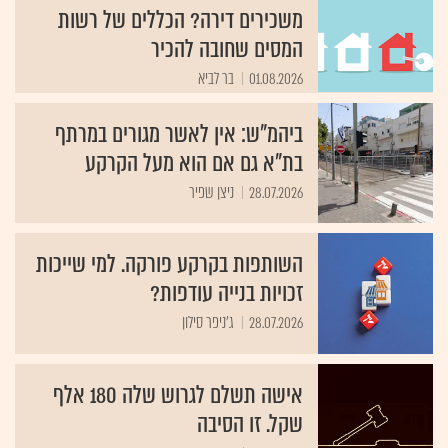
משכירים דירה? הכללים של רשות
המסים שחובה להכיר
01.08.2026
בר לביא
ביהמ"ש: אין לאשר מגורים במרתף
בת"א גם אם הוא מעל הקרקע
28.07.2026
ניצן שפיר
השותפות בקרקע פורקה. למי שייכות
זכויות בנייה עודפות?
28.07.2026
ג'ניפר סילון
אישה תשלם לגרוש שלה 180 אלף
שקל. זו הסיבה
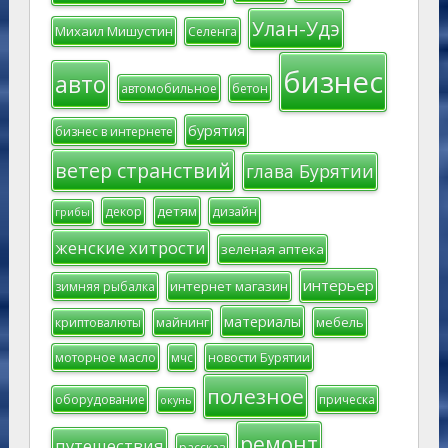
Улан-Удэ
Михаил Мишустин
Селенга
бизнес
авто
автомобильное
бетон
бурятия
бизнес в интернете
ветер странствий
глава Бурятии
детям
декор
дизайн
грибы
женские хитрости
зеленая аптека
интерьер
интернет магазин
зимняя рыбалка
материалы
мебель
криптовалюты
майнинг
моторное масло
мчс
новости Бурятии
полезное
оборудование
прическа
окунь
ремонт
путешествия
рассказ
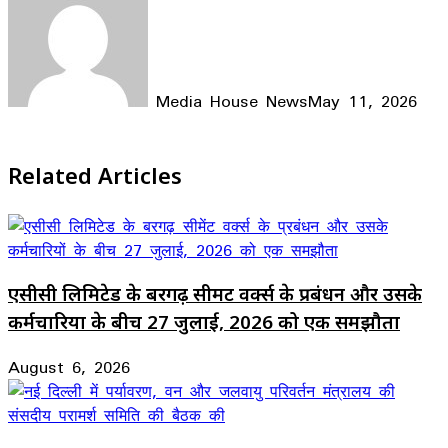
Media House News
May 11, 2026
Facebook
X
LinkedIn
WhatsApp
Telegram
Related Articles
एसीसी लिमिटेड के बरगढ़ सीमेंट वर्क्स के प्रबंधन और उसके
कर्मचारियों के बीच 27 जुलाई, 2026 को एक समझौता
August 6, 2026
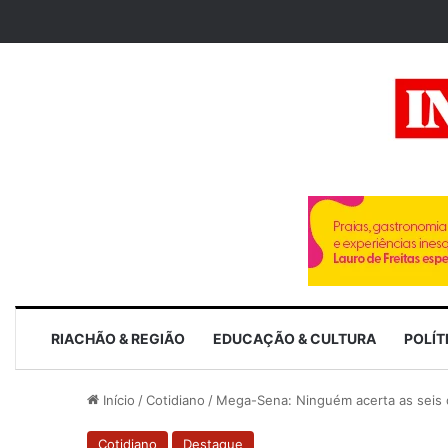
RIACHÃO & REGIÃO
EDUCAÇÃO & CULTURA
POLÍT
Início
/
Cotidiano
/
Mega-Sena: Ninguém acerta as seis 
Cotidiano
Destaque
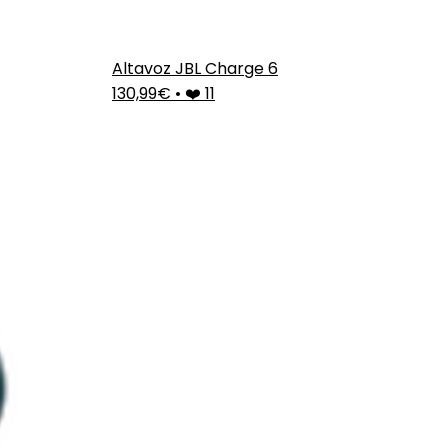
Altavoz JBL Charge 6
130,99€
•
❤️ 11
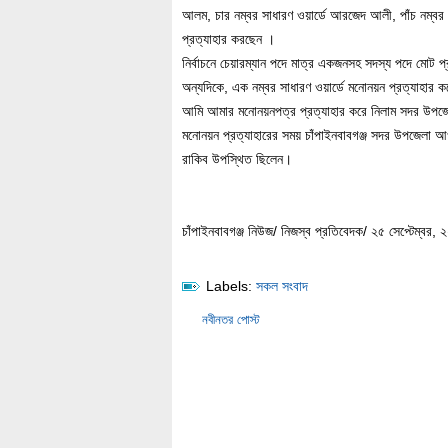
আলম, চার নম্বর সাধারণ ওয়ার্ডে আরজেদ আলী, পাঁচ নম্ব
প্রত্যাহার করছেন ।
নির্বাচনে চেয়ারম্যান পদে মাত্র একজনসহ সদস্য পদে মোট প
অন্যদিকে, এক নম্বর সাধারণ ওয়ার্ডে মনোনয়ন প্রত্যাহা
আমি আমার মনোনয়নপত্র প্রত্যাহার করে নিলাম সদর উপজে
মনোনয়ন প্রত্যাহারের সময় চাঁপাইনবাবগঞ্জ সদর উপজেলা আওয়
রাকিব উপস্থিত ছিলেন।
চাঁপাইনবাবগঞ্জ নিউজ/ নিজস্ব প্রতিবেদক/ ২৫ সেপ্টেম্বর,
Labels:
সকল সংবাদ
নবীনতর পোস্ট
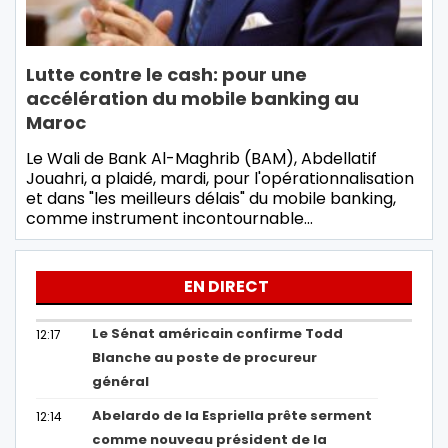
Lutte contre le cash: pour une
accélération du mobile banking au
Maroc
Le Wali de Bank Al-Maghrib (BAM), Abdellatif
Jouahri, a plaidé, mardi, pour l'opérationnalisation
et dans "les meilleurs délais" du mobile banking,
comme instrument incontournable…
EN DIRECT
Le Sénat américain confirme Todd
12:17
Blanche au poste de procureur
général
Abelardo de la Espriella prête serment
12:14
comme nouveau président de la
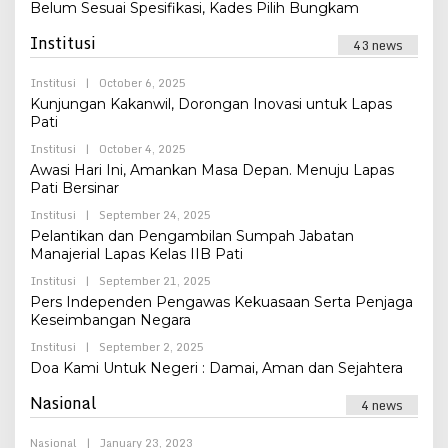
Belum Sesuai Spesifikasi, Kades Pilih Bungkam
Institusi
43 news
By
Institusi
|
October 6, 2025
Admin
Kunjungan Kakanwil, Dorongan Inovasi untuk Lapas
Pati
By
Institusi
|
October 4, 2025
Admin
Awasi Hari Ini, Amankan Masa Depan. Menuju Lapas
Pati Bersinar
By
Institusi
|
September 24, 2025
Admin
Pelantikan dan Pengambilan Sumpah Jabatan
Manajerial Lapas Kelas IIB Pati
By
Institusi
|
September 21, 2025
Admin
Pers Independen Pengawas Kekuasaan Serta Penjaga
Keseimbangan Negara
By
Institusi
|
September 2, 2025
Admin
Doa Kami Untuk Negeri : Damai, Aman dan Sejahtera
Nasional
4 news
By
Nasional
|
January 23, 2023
────
- **WHAT IS NEEDED**
The word "banking": say how many lines of the records hold it, and give nothing but the number.

- **YOUR RESPONSE**
2